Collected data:
▬▬▬

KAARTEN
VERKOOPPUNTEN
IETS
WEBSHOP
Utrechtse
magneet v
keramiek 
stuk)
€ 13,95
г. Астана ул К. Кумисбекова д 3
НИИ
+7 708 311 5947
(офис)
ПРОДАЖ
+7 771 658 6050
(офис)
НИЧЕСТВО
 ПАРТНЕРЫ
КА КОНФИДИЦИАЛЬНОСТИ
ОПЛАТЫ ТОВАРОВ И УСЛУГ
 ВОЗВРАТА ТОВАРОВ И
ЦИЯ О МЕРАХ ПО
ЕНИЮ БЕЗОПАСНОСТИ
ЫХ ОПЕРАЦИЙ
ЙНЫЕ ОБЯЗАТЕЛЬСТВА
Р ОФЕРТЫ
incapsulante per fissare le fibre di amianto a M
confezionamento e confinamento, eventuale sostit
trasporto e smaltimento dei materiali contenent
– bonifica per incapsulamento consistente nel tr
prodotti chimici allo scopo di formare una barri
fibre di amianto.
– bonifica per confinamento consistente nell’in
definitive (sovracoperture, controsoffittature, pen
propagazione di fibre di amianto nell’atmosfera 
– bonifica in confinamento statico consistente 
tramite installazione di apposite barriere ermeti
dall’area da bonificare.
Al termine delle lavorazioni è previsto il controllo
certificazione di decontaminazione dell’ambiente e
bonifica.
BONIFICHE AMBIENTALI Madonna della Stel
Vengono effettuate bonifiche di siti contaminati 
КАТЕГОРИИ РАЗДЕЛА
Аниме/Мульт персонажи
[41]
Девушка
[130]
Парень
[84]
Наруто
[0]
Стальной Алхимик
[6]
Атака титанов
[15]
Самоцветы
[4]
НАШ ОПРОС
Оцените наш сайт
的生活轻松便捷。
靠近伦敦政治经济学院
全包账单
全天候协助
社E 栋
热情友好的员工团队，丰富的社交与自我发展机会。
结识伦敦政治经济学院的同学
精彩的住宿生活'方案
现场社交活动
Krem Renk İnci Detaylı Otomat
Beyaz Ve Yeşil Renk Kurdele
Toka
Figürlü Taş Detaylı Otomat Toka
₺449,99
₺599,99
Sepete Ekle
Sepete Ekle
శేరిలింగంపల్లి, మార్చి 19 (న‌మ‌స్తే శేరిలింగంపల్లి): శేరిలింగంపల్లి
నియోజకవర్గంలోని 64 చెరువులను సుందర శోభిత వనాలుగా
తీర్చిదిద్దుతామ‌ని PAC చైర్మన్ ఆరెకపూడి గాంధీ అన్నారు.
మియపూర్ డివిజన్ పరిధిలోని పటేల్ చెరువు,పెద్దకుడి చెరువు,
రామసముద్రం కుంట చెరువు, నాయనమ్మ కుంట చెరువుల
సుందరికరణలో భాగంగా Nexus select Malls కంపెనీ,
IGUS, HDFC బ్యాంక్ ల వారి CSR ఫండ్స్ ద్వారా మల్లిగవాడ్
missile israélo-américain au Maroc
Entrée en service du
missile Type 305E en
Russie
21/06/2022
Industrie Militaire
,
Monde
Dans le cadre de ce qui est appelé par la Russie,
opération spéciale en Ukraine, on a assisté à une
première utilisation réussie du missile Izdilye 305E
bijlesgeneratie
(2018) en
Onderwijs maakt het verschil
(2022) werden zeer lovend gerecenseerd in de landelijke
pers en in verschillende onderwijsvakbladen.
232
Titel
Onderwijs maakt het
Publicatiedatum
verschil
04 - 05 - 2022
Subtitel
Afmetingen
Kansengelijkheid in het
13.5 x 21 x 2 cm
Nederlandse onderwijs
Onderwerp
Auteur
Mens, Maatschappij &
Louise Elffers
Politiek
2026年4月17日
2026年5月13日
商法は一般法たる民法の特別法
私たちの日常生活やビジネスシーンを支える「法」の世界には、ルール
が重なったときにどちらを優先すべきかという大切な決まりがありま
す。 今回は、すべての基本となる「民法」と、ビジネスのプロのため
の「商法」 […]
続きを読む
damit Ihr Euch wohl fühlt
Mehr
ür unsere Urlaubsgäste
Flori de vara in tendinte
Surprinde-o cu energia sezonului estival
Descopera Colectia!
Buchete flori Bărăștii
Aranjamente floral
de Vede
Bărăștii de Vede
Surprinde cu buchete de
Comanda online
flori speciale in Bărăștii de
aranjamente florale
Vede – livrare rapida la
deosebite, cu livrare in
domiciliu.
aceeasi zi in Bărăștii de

▬▬▬

◆ **Your goal**:
Quote exactly the first line of the entries and every line after it, stopping with the line that contains "Al termine delle".

◆ **Exercise result**:
KAARTEN
VERKOOPPUNTEN
IETS
WEBSHOP
Utrechtse
magneet v
keramiek 
stuk)
€ 13,95
г. Астана ул К. Кумисбекова д 3
НИИ
+7 708 311 5947
(офис)
ПРОДАЖ
+7 771 658 6050
(офис)
НИЧЕСТВО
 ПАРТНЕРЫ
КА КОНФИДИЦИАЛЬНОСТИ
ОПЛАТЫ ТОВАРОВ И УСЛУГ
 ВОЗВРАТА ТОВАРОВ И
ЦИЯ О МЕРАХ ПО
ЕНИЮ БЕЗОПАСНОСТИ
ЫХ ОПЕРАЦИЙ
ЙНЫЕ ОБЯЗАТЕЛЬСТВА
Р ОФЕРТЫ
incapsulante per fissare le fibre di amianto a M
confezionamento e confinamento, eventuale sostit
trasporto e smaltimento dei materiali contenent
– bonifica per incapsulamento consistente nel tr
prodotti chimici allo scopo di formare una barri
fibre di amianto.
– bonifica per confinamento consistente nell’in
definitive (sovracoperture, controsoffittature, pen
propagazione di fibre di amianto nell’atmosfera 
– bonifica in confinamento statico consistente 
tramite installazione di apposite barriere ermeti
dall’area da bonificare.
Al termine delle lavorazioni è previsto il controllo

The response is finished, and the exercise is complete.